The judgment was delivered on March 10, 2021, at an Accra High Court of Justice (Commercial Division ’10’) by Her Justiceship Jennifer Abena Dadzie.
In its landmark ruling, the judge granted GHAMRO the reliefs sought which includes the collection of royalties for the public performance, accounting for revenue generated from the public performance, payment of 10% copyright royalties on revenues generated from the use of works belonging to Ghamro members, and obtaining blanket licenses for the use and performance as such.
The court also declared that where performing artistes have already assigned their rights in a public performance to GHAMRO, the artistes themselves are not the proper persons to receive the royalties and no agreement will preclude the GHAMRO from commencing an action to recover the royalties due it.

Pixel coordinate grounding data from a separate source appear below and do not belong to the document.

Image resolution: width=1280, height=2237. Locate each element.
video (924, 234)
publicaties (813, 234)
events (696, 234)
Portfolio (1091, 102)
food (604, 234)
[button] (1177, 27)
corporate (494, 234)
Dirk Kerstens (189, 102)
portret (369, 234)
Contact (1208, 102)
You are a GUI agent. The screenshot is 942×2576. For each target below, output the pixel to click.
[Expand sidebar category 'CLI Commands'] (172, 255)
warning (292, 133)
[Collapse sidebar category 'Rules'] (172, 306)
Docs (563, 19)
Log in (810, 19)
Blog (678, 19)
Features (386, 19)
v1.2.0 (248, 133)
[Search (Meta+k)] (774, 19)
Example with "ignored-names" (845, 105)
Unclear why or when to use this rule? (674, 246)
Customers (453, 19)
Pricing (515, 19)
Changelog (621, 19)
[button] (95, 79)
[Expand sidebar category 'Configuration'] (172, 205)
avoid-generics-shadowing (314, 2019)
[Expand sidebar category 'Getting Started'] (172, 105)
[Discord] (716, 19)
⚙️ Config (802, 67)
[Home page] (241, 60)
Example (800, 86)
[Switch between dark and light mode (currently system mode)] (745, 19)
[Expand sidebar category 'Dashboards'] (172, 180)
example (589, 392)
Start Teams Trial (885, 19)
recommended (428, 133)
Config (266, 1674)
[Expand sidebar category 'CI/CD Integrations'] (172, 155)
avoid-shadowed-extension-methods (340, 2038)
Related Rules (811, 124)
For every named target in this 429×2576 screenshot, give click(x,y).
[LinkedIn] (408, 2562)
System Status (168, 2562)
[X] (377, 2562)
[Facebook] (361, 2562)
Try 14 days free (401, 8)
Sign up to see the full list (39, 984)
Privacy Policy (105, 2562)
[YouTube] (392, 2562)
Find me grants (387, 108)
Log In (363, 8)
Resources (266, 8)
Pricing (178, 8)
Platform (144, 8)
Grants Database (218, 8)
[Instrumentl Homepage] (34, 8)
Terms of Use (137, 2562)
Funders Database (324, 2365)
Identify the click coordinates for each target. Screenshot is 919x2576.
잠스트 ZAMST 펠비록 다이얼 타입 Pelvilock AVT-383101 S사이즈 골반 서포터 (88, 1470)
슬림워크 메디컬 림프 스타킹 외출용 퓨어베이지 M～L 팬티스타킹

In that respect, the court awarded a cost of sixty thousand Ghana Cedis (Ghc 60,000) against each of the Telecom companies to GHAMRO.
Meanwhile, GHAMRO through its solicitors will collaborate with the Telcom companies to enter into account in appreciation of the rulings and partnership services to the Industry., GHAMRO is grateful for the support it enjoyed during the period.
This landmark case has situated GHAMRO to affect the licensing of the use of music in public performances by the TELCOS companies and by extension other users of musical works of its assigned repertoire.
Thus, the right owners, users like Hotels, restaurants, transport operators, content providers, night clubs, banks filling stations, Malls, and all other users are by this release requested to take note.
As background to this suit, in 2016, through its solicitors, Poku Edusei & Associates, Ghamro brought an action for a declaration that the failure of the Telecom networks, MTN, VODAFONE, TIGO & AIRTEL to obtain user licenses for the performance of musical works to the public as well as facilitating music downloads via their various networks constituted copyright infringement.
In furtherance of this, the Society requested order to the companies to account for revenues generated from the use/performance of its musical works to the public since 2012 as well as to be compelled to obtain user licenses for the use and performance of the musical works to the public.